# Welche Wakü und welches Mainboard für folgende Komponenten



## AcidShxdow (19. März 2019)

*Welche Wakü und welches Mainboard für folgende Komponenten*

Hallo Leute,

Ich baue mir gerade einen PC zusammen und habe bisher folgende Komponenten:

-I9 9900k
-Asus Rog Strix 2080 
-16GB Ram Corsair Dominator Platinum rgb
- 650Watt Netzteil
- Samsung 860 SSD 500GB
- Samsung 970 SSD wird bald noch gekauft.

So jetzt ist die Frage welches Mainboard und welche Wakü ich mir kaufen soll, nen Gehäuse brauche ich auch noch aber da ists ja wirklich nur geschmackssache wird wahrscheinlich nen Sharkoon TG5 oder vlt auch nen Thermaltake Core P5 obwohl ich mir da gar nicht sicher bin ob da ne Graka mit 3 Lüftern reinpasst.

Evtl kann mir ja hier einer ne Empfehlung geben für ne gute AiO Wakü oder ein gutes Mainboard (gut sind die z390 wahrscheinlich alle aber ihr wisst was ich meine😂)

Was ich eigentlich in Zukunft machen will ist ne Custom Wakü einbauen aber da habe ich leider 0 Erfahrung und deshalb würde ich erstmal ne AiO Wakü kaufen.


----------



## Einwegkartoffel (19. März 2019)

*AW: Welche Wakü und welches Mainboard für folgende Komponenten*

Soll's denn später auch mal eine interne Wakü werden?
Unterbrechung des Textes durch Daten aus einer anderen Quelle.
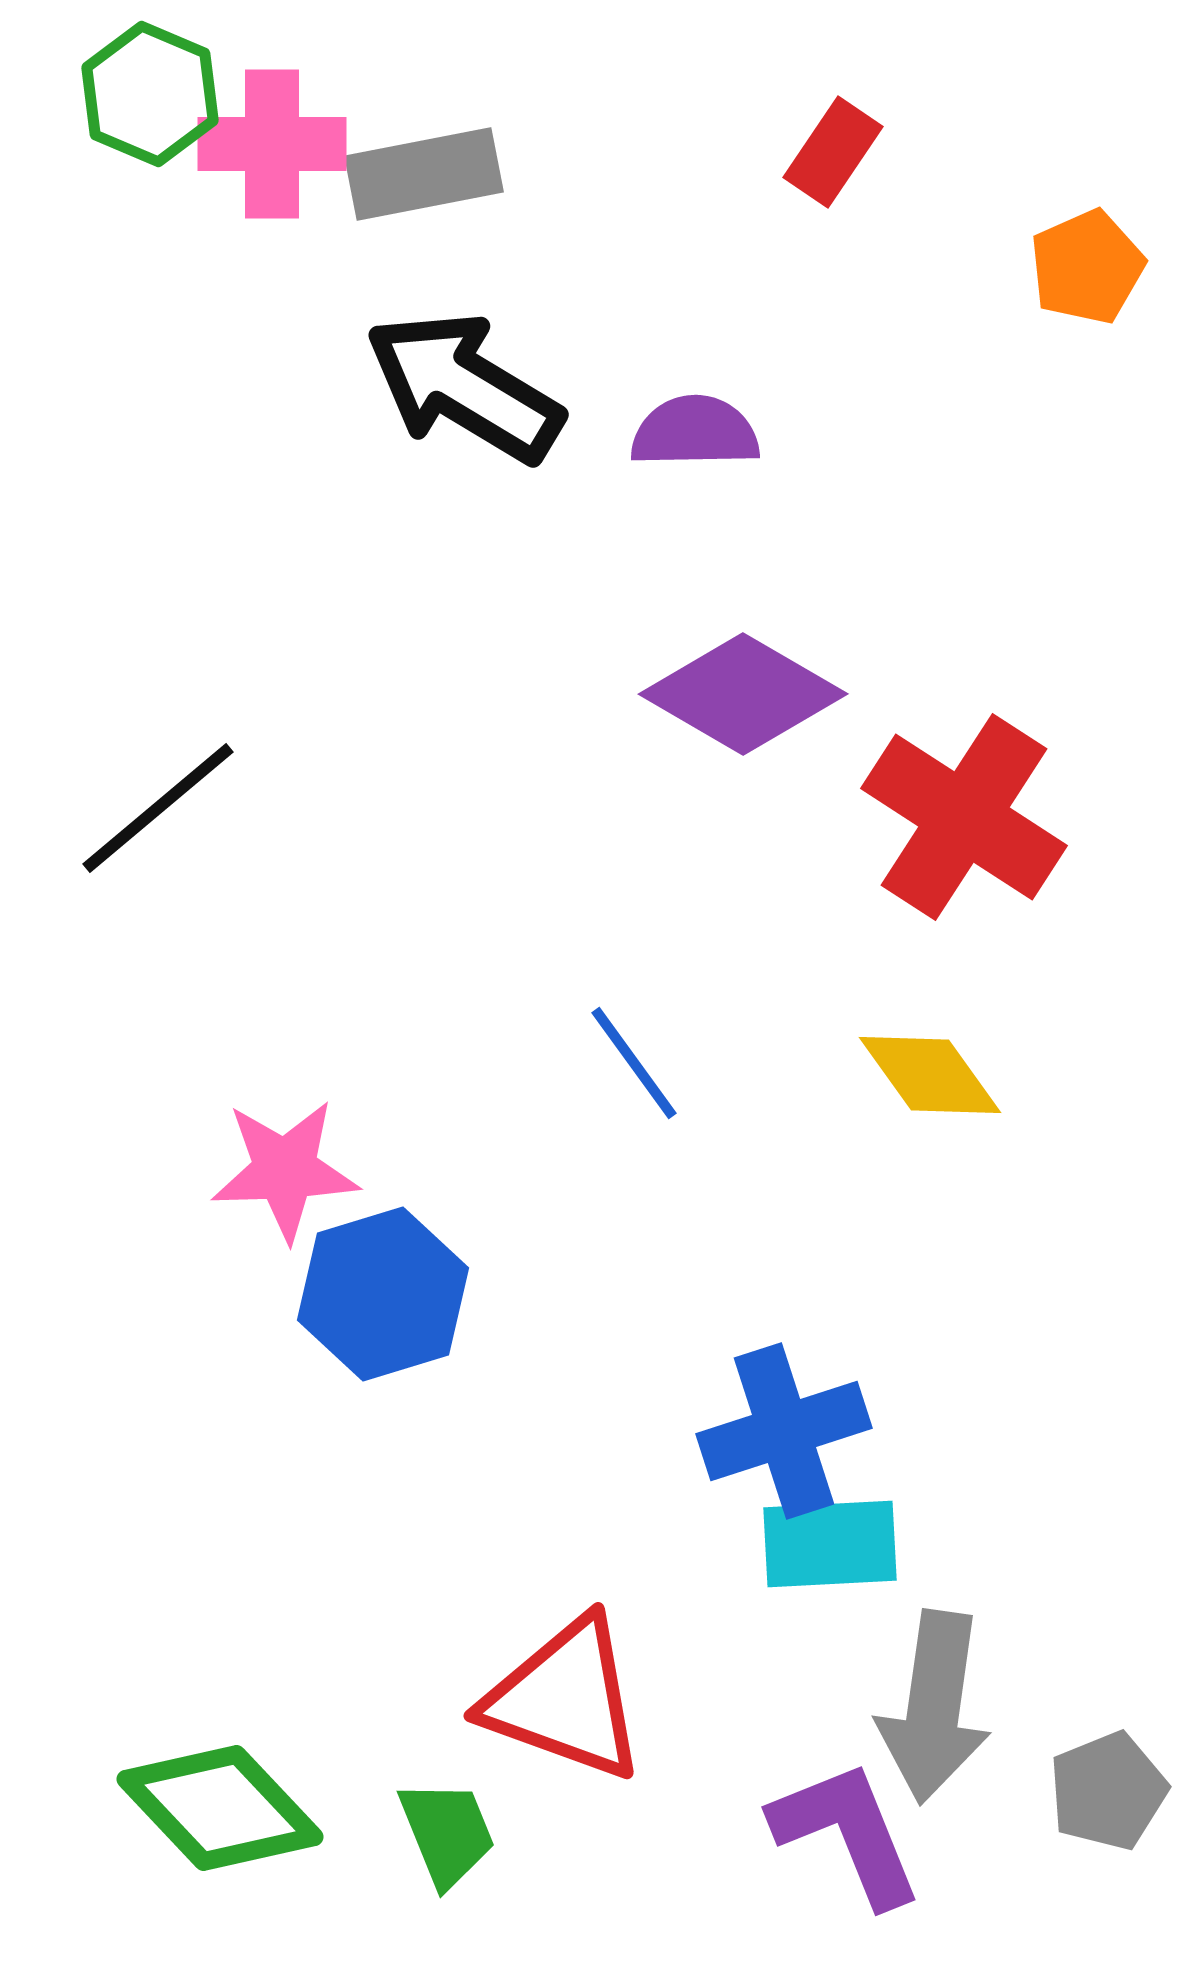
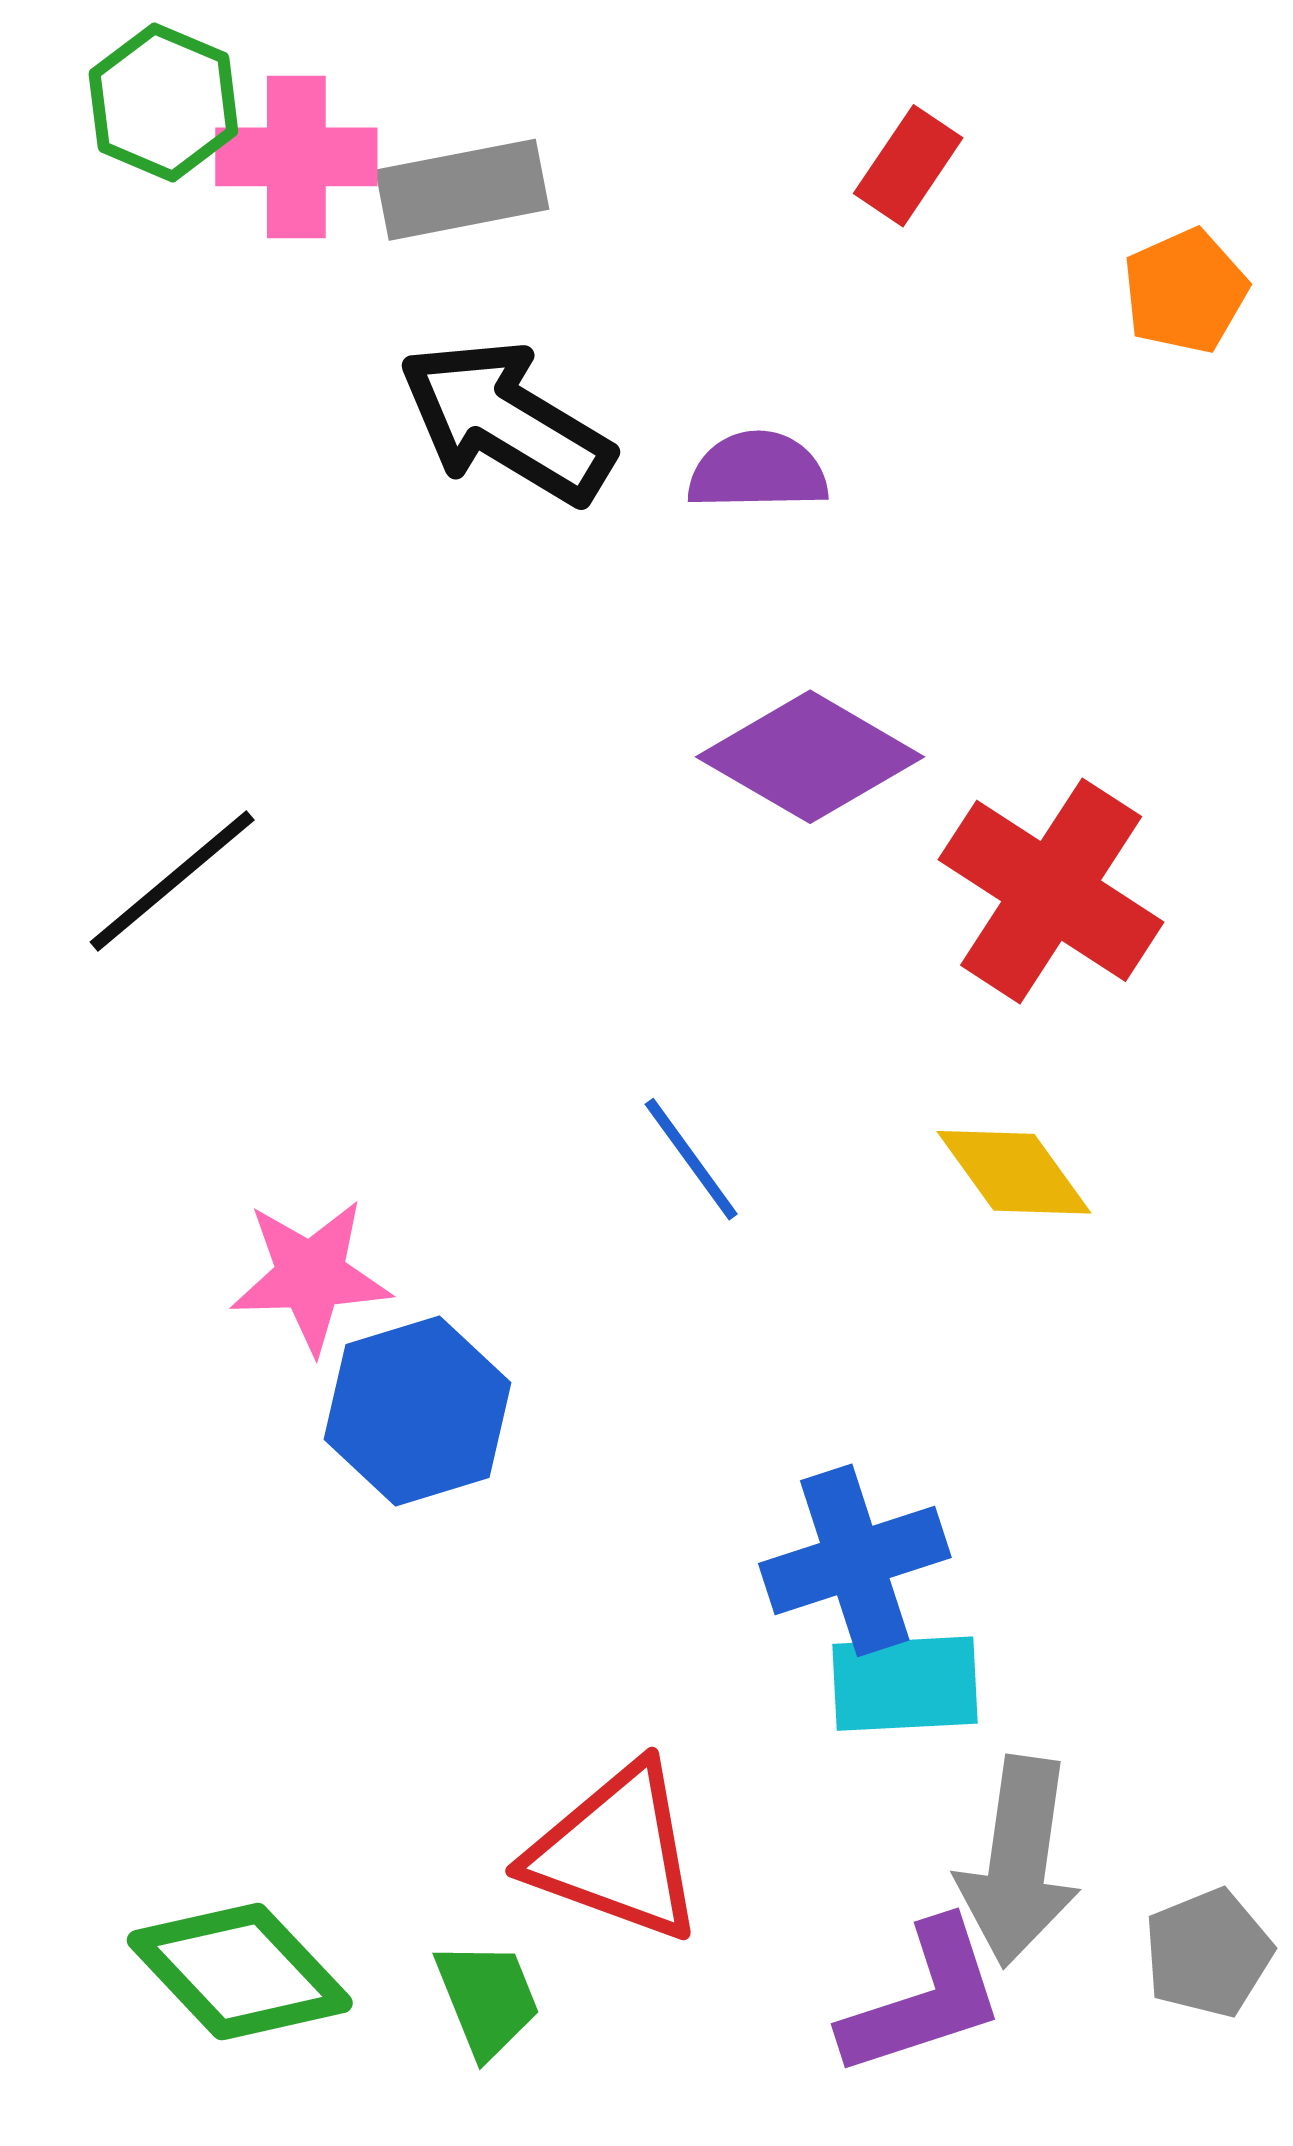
purple L-shape: (847, 1833) -> (923, 1999), turned 94

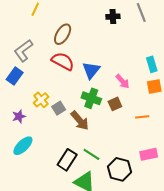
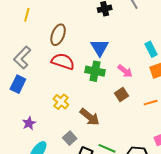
blue triangle: (91, 70) -> (100, 48), moved
green cross: (91, 98) -> (95, 71), moved
yellow cross: (41, 100) -> (61, 102), moved
gray square: (59, 108) -> (70, 138), moved

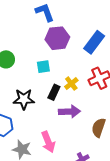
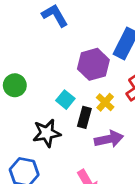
purple hexagon: (57, 38) -> (93, 64), moved
cyan square: (43, 67) -> (65, 100), moved, turned -32

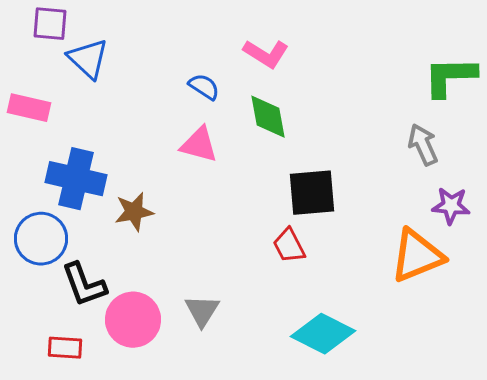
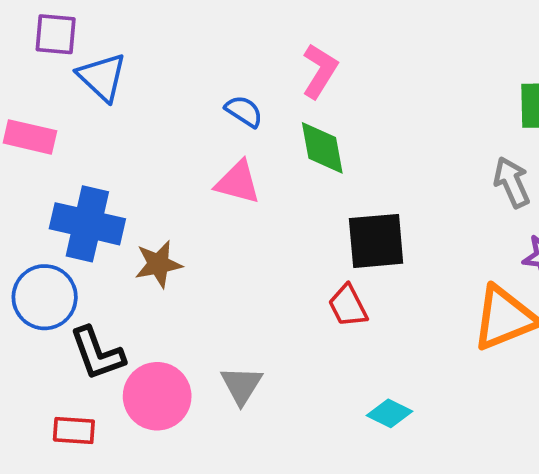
pink L-shape: (266, 54) -> (320, 71), turned -90
cyan diamond: (323, 334) -> (390, 413), size x0.6

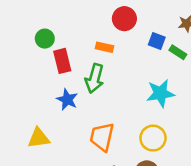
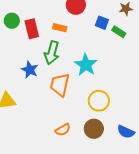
red rectangle: (62, 61) -> (32, 29), moved
cyan star: (160, 93) -> (86, 65), moved, turned -30
orange trapezoid: (102, 137) -> (60, 85), moved

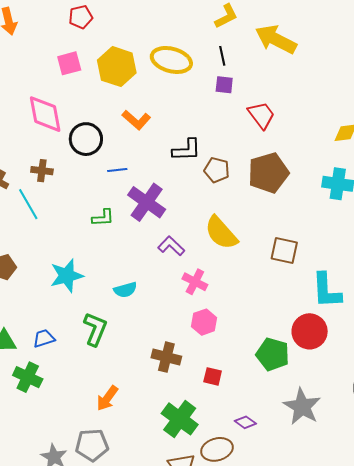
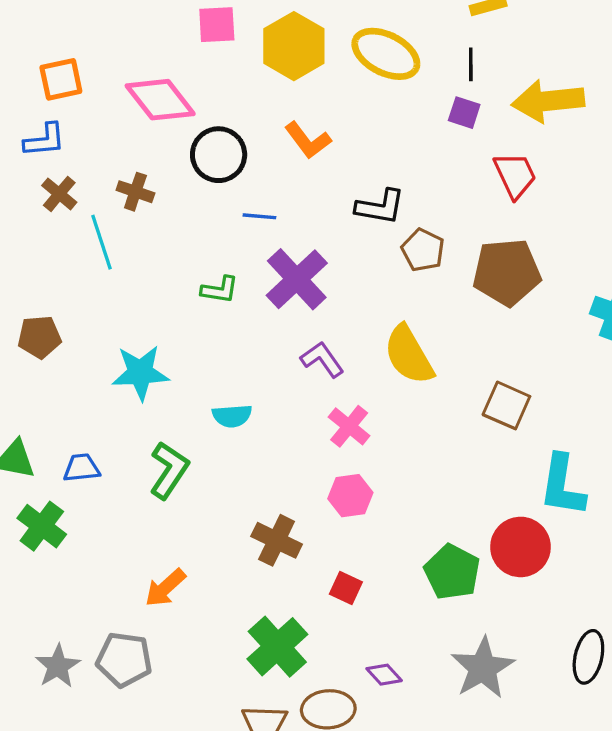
yellow arrow: (276, 39) -> (548, 101), moved, turned -45
pink diamond: (45, 114) -> (160, 100), turned -39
Dafür finde ich das TG5 nur bedingt geeignet. Würde mich da eher bei Fractal Design umsehen....Define S2 oder R6 sowie Meshify S2 bieten viele Möglichkeiten.

Als Board einfach ein Z390 Chipsatz mit den gewünschten/benötigten Anschlüssen am Mainboard raussuchen...


----------



## AcidShxdow (19. März 2019)

*AW: Welche Wakü und welches Mainboard für folgende Komponenten*

Danke für die schnelle antwort schonmal.
Ja also ich will dann später aufjedenfall auch ne custom wasserkühlung einbauen, ich werde mir gleich mal deine vorgeschlagenen gehäuse anschauen.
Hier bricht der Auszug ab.